First thing’s first - when starting out with ArgoCD and GitOps, you’ll likely just have one cluster-wide instance that syncs down everything. This includes cluster configuration, core workloads, applications, etc - CI/CD processes update a Helm Chart version, new application rollouts are applied, and Argo just syncs things down.

After a while, you’ll start to increase the resource limits/requests for the different components of ArgoCD. Then probably add custom health checks to let the sync waves operate more efficiently. At a certain point though, a single ArgoCD instance becomes a very large and slow single point of failure.

To avoid the scaling pain, of course the first logical step is to have different ArgoCD deployments:

Initial Platform Operations instance that bootstraps the cluster, it’s configuration, and other ArgoCD instances
Domain oriented instances - this could be another ArgoCD instance for Platform Engineering (think Backstage things)
Application oriented instances - this could start as just a single ArgoCD instance for application workloads, or grow to individual ArgoCD instances per Line of Business/App Team depending on the RACI/RBAC.

This is generally a good place to start with the GitOps optimizations, but there are some more patterns to explore…

Scale Out - Push vs Pull

The next challenge is when you have multiple clusters under the management of a single set of ArgoCD deployments. RBAC is difficult to manage and ArgoCD pushing out to multiple clusters becomes brittle - this is especially true for edge deployments. What happens when the controller can’t reconcile things in time due to a tempermental connection? Sure, it’ll retry a number of times, but this increases API pressure and you’ll find more OOMKilled issues - giving it more RAM isn’t always the right answer.
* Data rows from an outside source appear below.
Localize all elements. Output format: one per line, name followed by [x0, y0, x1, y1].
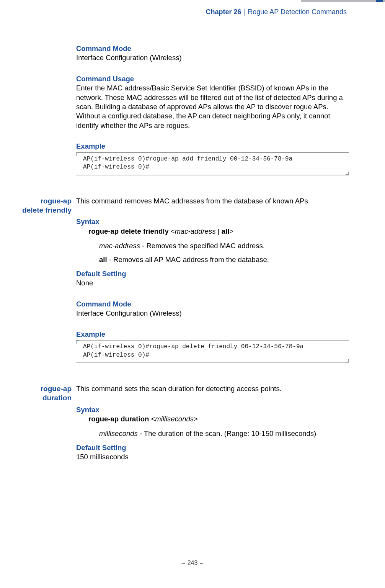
heading-command-mode: Command Mode — [76, 300, 349, 309]
side-label-duration: rogue-ap duration — [18, 384, 76, 473]
syntax-arg-ms: milliseconds — [155, 415, 194, 423]
chapter-label: Chapter 26 — [206, 8, 241, 16]
page-number: 243 — [188, 560, 198, 566]
syntax-gt: > — [229, 227, 233, 235]
section-duration: rogue-ap duration This command sets the … — [18, 384, 349, 473]
heading-default: Default Setting — [76, 269, 349, 278]
header-separator: | — [241, 8, 248, 16]
heading-example: Example — [76, 142, 349, 151]
syntax-arg-mac: mac-address — [175, 227, 216, 235]
side-label-delete-friendly: rogue-ap delete friendly — [18, 197, 76, 363]
section-delete-friendly: rogue-ap delete friendly This command re… — [18, 197, 349, 363]
param-desc: - Removes all AP MAC address from the da… — [107, 256, 269, 264]
footer-dash-right: – — [197, 560, 206, 566]
syntax-line: rogue-ap duration <milliseconds> — [88, 414, 349, 424]
heading-default: Default Setting — [76, 443, 349, 452]
syntax-line: rogue-ap delete friendly <mac-address | … — [88, 227, 349, 236]
section-cmd-continued: Command Mode Interface Configuration (Wi… — [18, 44, 349, 175]
footer-dash-left: – — [179, 560, 188, 566]
section-body: This command sets the scan duration for … — [76, 384, 349, 473]
text-command-usage: Enter the MAC address/Basic Service Set … — [76, 84, 349, 130]
heading-syntax: Syntax — [76, 405, 349, 414]
syntax-lt: < — [151, 415, 155, 423]
text-default: 150 milliseconds — [76, 452, 349, 462]
heading-command-mode: Command Mode — [76, 44, 349, 53]
param-name: milliseconds — [99, 429, 138, 437]
syntax-lt: < — [171, 227, 175, 235]
text-command-mode: Interface Configuration (Wireless) — [76, 309, 349, 318]
page-top-accent — [301, 0, 385, 2]
page-content: Command Mode Interface Configuration (Wi… — [18, 44, 349, 495]
syntax-arg-all: all — [222, 227, 230, 235]
text-intro: This command removes MAC addresses from … — [76, 197, 349, 206]
param-name: all — [99, 256, 107, 264]
syntax-gt: > — [194, 415, 198, 423]
syntax-cmd: rogue-ap delete friendly — [88, 227, 171, 235]
syntax-pipe: | — [216, 227, 222, 235]
chapter-title: Rogue AP Detection Commands — [248, 8, 347, 16]
text-intro: This command sets the scan duration for … — [76, 384, 349, 393]
syntax-cmd: rogue-ap duration — [88, 415, 151, 423]
page-footer: –243– — [0, 559, 385, 567]
param-all: all - Removes all AP MAC address from th… — [99, 255, 349, 264]
page-header: Chapter 26|Rogue AP Detection Commands — [206, 8, 347, 17]
param-desc: - The duration of the scan. (Range: 10-1… — [138, 429, 316, 437]
param-mac: mac-address - Removes the specified MAC … — [99, 241, 349, 251]
section-body: This command removes MAC addresses from … — [76, 197, 349, 363]
heading-syntax: Syntax — [76, 217, 349, 226]
param-desc: - Removes the specified MAC address. — [140, 242, 265, 250]
code-example: AP(if-wireless 0)#rogue-ap add friendly … — [76, 152, 349, 175]
heading-example: Example — [76, 330, 349, 339]
text-default: None — [76, 278, 349, 288]
param-name: mac-address — [99, 242, 140, 250]
section-body: Command Mode Interface Configuration (Wi… — [76, 44, 349, 175]
side-label-empty — [18, 44, 76, 175]
heading-command-usage: Command Usage — [76, 74, 349, 84]
param-ms: milliseconds - The duration of the scan.… — [99, 429, 349, 438]
text-command-mode: Interface Configuration (Wireless) — [76, 53, 349, 62]
code-example: AP(if-wireless 0)#rogue-ap delete friend… — [76, 340, 349, 363]
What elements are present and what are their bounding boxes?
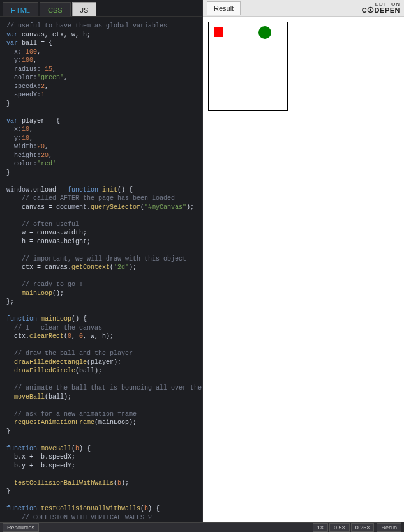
code-token: speedY: (6, 91, 41, 98)
code-token: '2d' (114, 264, 129, 271)
code-token: mainLoop (22, 290, 52, 297)
code-token: (); (52, 290, 64, 297)
code-editor[interactable]: // useful to have them as global variabl… (0, 17, 202, 522)
tab-result[interactable]: Result (207, 1, 241, 15)
result-canvas (208, 22, 288, 111)
edit-on-codepen-link[interactable]: EDIT ON C⦿DEPEN (362, 2, 400, 14)
code-token: var (6, 40, 18, 47)
code-token: } (6, 488, 10, 495)
code-token: width: (6, 143, 37, 150)
code-token: y: (6, 57, 22, 64)
code-token: var (6, 118, 18, 125)
code-token: 20 (41, 152, 49, 159)
code-token: y: (6, 135, 22, 142)
code-token: color: (6, 74, 37, 81)
code-token: var (6, 31, 18, 38)
result-body (203, 17, 404, 522)
code-token: testCollisionBallWithWalls (14, 480, 114, 487)
code-token: , (33, 57, 37, 64)
code-token: 100 (22, 57, 33, 64)
code-token: clearRect (29, 333, 64, 340)
code-token: , (71, 333, 79, 340)
code-token: w = canvas.width; (6, 229, 87, 236)
code-token: // important, we will draw with this obj… (6, 255, 186, 262)
code-token (6, 290, 22, 297)
code-token: } (6, 100, 10, 107)
code-token: .onload = (29, 186, 68, 194)
code-token: querySelector (91, 204, 140, 211)
code-token: 20 (37, 143, 45, 150)
code-token: window (6, 186, 29, 194)
code-token (6, 359, 14, 366)
code-token: () { (71, 315, 87, 323)
tab-html[interactable]: HTML (3, 2, 38, 16)
code-token: speedX: (6, 83, 41, 90)
code-token: 'green' (37, 74, 64, 81)
codepen-logo: C⦿DEPEN (362, 7, 400, 14)
code-token: (mainLoop); (94, 419, 137, 426)
code-token: canvas = (6, 204, 56, 211)
code-token: function (68, 186, 98, 194)
code-line: // useful to have them as global variabl… (6, 22, 167, 29)
resources-button[interactable]: Resources (3, 523, 39, 532)
code-token: 10 (22, 126, 29, 133)
code-token: ctx = canvas. (6, 264, 71, 271)
code-token: , (37, 49, 41, 56)
code-token: , (45, 83, 49, 90)
code-token: } (6, 428, 10, 435)
code-token: "#myCanvas" (144, 204, 186, 211)
code-token: getContext (71, 264, 110, 271)
code-token: canvas, ctx, w, h; (18, 31, 91, 38)
code-token: 15 (45, 66, 52, 73)
code-token: // 1 - clear the canvas (6, 324, 102, 331)
code-token: ) { (79, 445, 91, 452)
tab-js[interactable]: JS (72, 2, 97, 16)
zoom-group: 1× 0.5× 0.25× (313, 523, 375, 532)
code-token: , (29, 135, 33, 142)
zoom-1x-button[interactable]: 1× (313, 523, 328, 532)
code-token: , (49, 152, 52, 159)
code-token: } (6, 169, 10, 176)
code-token: // COLLISION WITH VERTICAL WALLS ? (6, 514, 152, 521)
code-token: b.x += b.speedX; (6, 453, 75, 460)
code-token: function (6, 505, 37, 512)
code-token: ctx. (6, 333, 29, 340)
code-token: 'red' (37, 160, 56, 167)
code-token: color: (6, 160, 37, 167)
code-token: requestAnimationFrame (14, 419, 94, 426)
code-token: ); (121, 480, 129, 487)
code-token: // ask for a new animation frame (6, 411, 137, 418)
ball-circle-icon (258, 26, 271, 39)
zoom-05x-button[interactable]: 0.5× (329, 523, 350, 532)
code-token: // animate the ball that is bouncing all… (6, 384, 202, 391)
code-token: init (102, 186, 117, 194)
code-token: (ball); (45, 393, 71, 400)
code-token: // draw the ball and the player (6, 350, 133, 357)
code-token: drawFilledCircle (14, 367, 75, 374)
code-token: ); (186, 204, 194, 211)
code-token: mainLoop (41, 315, 71, 323)
code-token: moveBall (41, 445, 71, 452)
code-token (6, 393, 14, 400)
result-pane: Result EDIT ON C⦿DEPEN (203, 0, 404, 522)
zoom-025x-button[interactable]: 0.25× (351, 523, 375, 532)
result-header: Result EDIT ON C⦿DEPEN (203, 0, 404, 17)
code-token: moveBall (14, 393, 45, 400)
code-token: radius: (6, 66, 45, 73)
code-token: ); (129, 264, 137, 271)
code-token: // ready to go ! (6, 281, 83, 288)
code-token: ) { (148, 505, 160, 512)
code-token: , (45, 143, 49, 150)
editor-pane: HTML CSS JS // useful to have them as gl… (0, 0, 203, 522)
code-token (6, 480, 14, 487)
rerun-button[interactable]: Rerun (377, 523, 401, 532)
code-token: document (56, 204, 87, 211)
code-token: testCollisionBallWithWalls (41, 505, 140, 512)
player-square-icon (214, 27, 223, 37)
code-token: height: (6, 152, 41, 159)
tab-css[interactable]: CSS (40, 2, 71, 16)
code-token: }; (6, 298, 14, 305)
code-token: x: (6, 126, 22, 133)
code-token: 100 (26, 49, 37, 56)
code-token: , (52, 66, 56, 73)
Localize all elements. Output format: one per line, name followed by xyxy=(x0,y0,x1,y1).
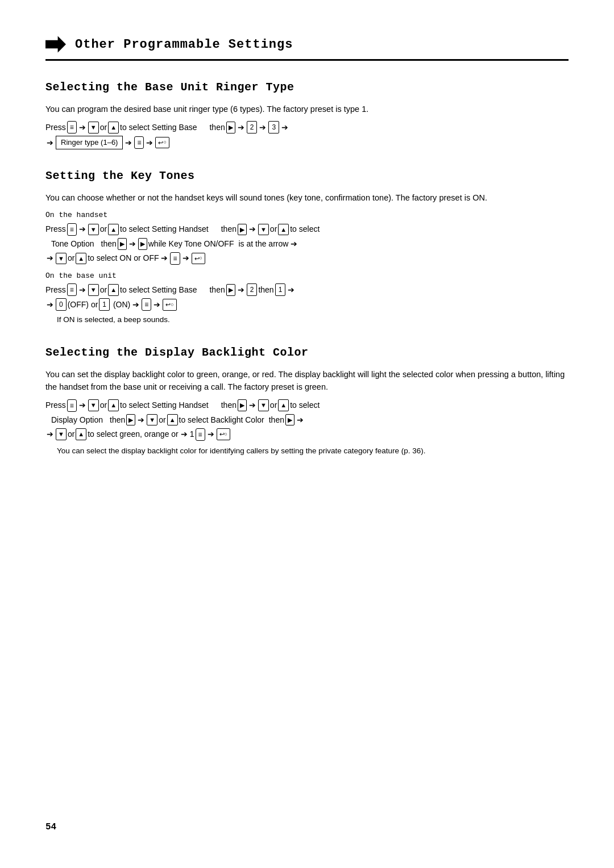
to-select-label1: to select Setting Base xyxy=(120,122,197,133)
nav-right-key3: ▶ xyxy=(118,238,127,250)
page-number: 54 xyxy=(45,820,56,834)
section1-step1: Press ≡ ➔ ▼ or ▲ to select Setting Base … xyxy=(45,121,569,133)
section2-handset-step2: Tone Option then ▶ ➔ ▶ while Key Tone ON… xyxy=(45,238,569,250)
nav-down-key: ▼ xyxy=(88,122,99,133)
section-key-tones: Setting the Key Tones You can choose whe… xyxy=(45,168,569,326)
section2-base-step1: Press ≡ ➔ ▼ or ▲ to select Setting Base … xyxy=(45,283,569,296)
nav-down-key3: ▼ xyxy=(258,224,269,236)
num0-key: 0 xyxy=(56,298,67,311)
or-label1: or xyxy=(100,122,107,133)
nav-down-key4: ▼ xyxy=(56,253,67,265)
then-label1: then xyxy=(209,122,225,133)
chapter-header: Other Programmable Settings xyxy=(45,34,569,61)
num1-key2: 1 xyxy=(99,298,110,311)
chapter-arrow-icon xyxy=(45,34,66,55)
section-ringer-type: Selecting the Base Unit Ringer Type You … xyxy=(45,79,569,149)
section1-title: Selecting the Base Unit Ringer Type xyxy=(45,79,569,96)
section1-description: You can program the desired base unit ri… xyxy=(45,103,569,115)
nav-right-key7: ▶ xyxy=(126,414,135,426)
num1-key: 1 xyxy=(275,283,286,296)
nav-down-key5: ▼ xyxy=(88,284,99,296)
nav-right-key5: ▶ xyxy=(226,284,235,296)
section2-sub2-label: On the base unit xyxy=(45,270,569,282)
nav-right-key6: ▶ xyxy=(238,399,247,411)
section-backlight: Selecting the Display Backlight Color Yo… xyxy=(45,344,569,457)
arrow1: ➔ xyxy=(79,122,86,133)
section2-title: Setting the Key Tones xyxy=(45,168,569,185)
nav-up-key2: ▲ xyxy=(108,224,119,236)
section2-handset-step1: Press ≡ ➔ ▼ or ▲ to select Setting Hands… xyxy=(45,223,569,236)
section2-sub1-label: On the handset xyxy=(45,210,569,221)
arrow7: ➔ xyxy=(146,137,153,149)
cancel-key3: ↩○ xyxy=(163,299,176,311)
section3-step1: Press ≡ ➔ ▼ or ▲ to select Setting Hands… xyxy=(45,399,569,412)
nav-down-key8: ▼ xyxy=(147,414,157,426)
nav-up-key8: ▲ xyxy=(167,414,178,426)
menu-key3: ≡ xyxy=(67,223,77,236)
cancel-key2: ↩○ xyxy=(192,253,205,265)
nav-up-key4: ▲ xyxy=(76,253,86,265)
nav-down-key6: ▼ xyxy=(88,399,99,411)
arrow5: ➔ xyxy=(47,137,53,149)
num3-key: 3 xyxy=(268,121,279,133)
nav-up-key6: ▲ xyxy=(108,399,119,411)
arrow4: ➔ xyxy=(281,122,288,133)
menu-key7: ≡ xyxy=(67,399,77,412)
chapter-title: Other Programmable Settings xyxy=(75,35,293,54)
nav-up-key: ▲ xyxy=(108,122,119,133)
section2-note: If ON is selected, a beep sounds. xyxy=(57,314,569,326)
nav-up-key3: ▲ xyxy=(278,224,289,236)
cancel-key4: ↩○ xyxy=(217,428,230,440)
nav-down-key7: ▼ xyxy=(258,399,269,411)
nav-down-key9: ▼ xyxy=(56,428,67,440)
menu-key8: ≡ xyxy=(196,428,205,441)
section1-step2: ➔ Ringer type (1–6) ➔ ≡ ➔ ↩○ xyxy=(45,136,569,149)
nav-right-key4: ▶ xyxy=(138,238,147,250)
arrow2: ➔ xyxy=(238,122,244,133)
section2-base-step2: ➔ 0 (OFF) or 1 (ON) ➔ ≡ ➔ ↩○ xyxy=(45,298,569,311)
menu-key6: ≡ xyxy=(142,298,151,311)
nav-up-key7: ▲ xyxy=(278,399,289,411)
section3-title: Selecting the Display Backlight Color xyxy=(45,344,569,361)
press-label2: Press xyxy=(45,223,66,235)
nav-up-key5: ▲ xyxy=(108,284,119,296)
menu-key: ≡ xyxy=(67,121,77,133)
section2-handset-step3: ➔ ▼ or ▲ to select ON or OFF ➔ ≡ ➔ ↩○ xyxy=(45,252,569,265)
arrow3: ➔ xyxy=(259,122,266,133)
menu-key4: ≡ xyxy=(170,252,180,265)
press-label4: Press xyxy=(45,399,66,411)
menu-key5: ≡ xyxy=(67,283,77,296)
press-label: Press xyxy=(45,122,66,133)
section2-description: You can choose whether or not the handse… xyxy=(45,191,569,204)
num2-key2: 2 xyxy=(247,283,258,296)
ringer-box: Ringer type (1–6) xyxy=(56,136,123,149)
num2-key: 2 xyxy=(247,121,258,133)
nav-right-key2: ▶ xyxy=(238,224,247,236)
menu-key2: ≡ xyxy=(134,136,144,149)
nav-right-key1: ▶ xyxy=(226,122,235,133)
nav-down-key2: ▼ xyxy=(88,224,99,236)
nav-right-key8: ▶ xyxy=(285,414,294,426)
nav-up-key9: ▲ xyxy=(76,428,86,440)
cancel-key1: ↩○ xyxy=(155,137,169,149)
section3-description: You can set the display backlight color … xyxy=(45,368,569,394)
section3-step3: ➔ ▼ or ▲ to select green, orange or ➔ 1 … xyxy=(45,428,569,441)
arrow6: ➔ xyxy=(125,137,132,149)
press-label3: Press xyxy=(45,284,66,296)
section3-step2: Display Option then ▶ ➔ ▼ or ▲ to select… xyxy=(45,414,569,426)
section3-note: You can select the display backlight col… xyxy=(57,445,569,457)
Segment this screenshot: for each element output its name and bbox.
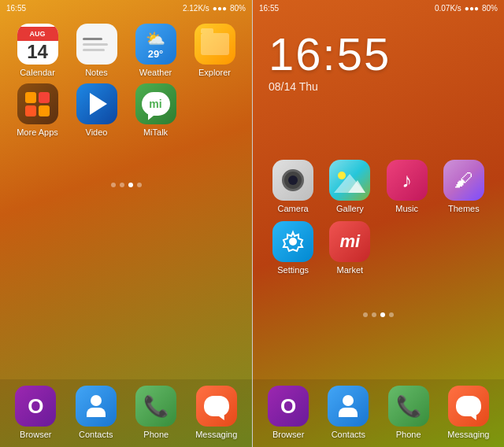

Push-based ArgoCD deployments may also not work due to network topology limitations - does the central ArgoCD instance have connectivity to all the managed clusters? I’ve worked with customers where they can’t get firewall rules opened for this centralized approach even if they have the routed networks in place - and it’s typically not a matter of just making the port adjustments, it’s more a concern of blast radius.

So for these scenarios you’ll probably look at deploying an ArgoCD instance, or set of them building on the previous pattern, on individual clusters as they’re bootstrapped. This allows each cluster to pull in their own configuration and applications instead of being pushed from a central controller.

Now personally, I like the best of both worlds if possible - a centralized ArgoCD instance that is in charge of multi-cluster bootstrapping which essentially pushes out the configuration needed for each managed cluster to deploy their own ArgoCD stacks in order to pull in their own synced manifests.

This allows for centralized management that scales out more efficiently…but there are latent challenges with ArgoCD in itself that need to be addressed.

Health Checks, Hooks, Jobs, Oh My!

No matter what people say about Kubernetes, you can’t always just throw YAML at it and wait for that “eventual consistency” to normalize. Doing so causes a lot of API pressure, which leads to unstable clusters.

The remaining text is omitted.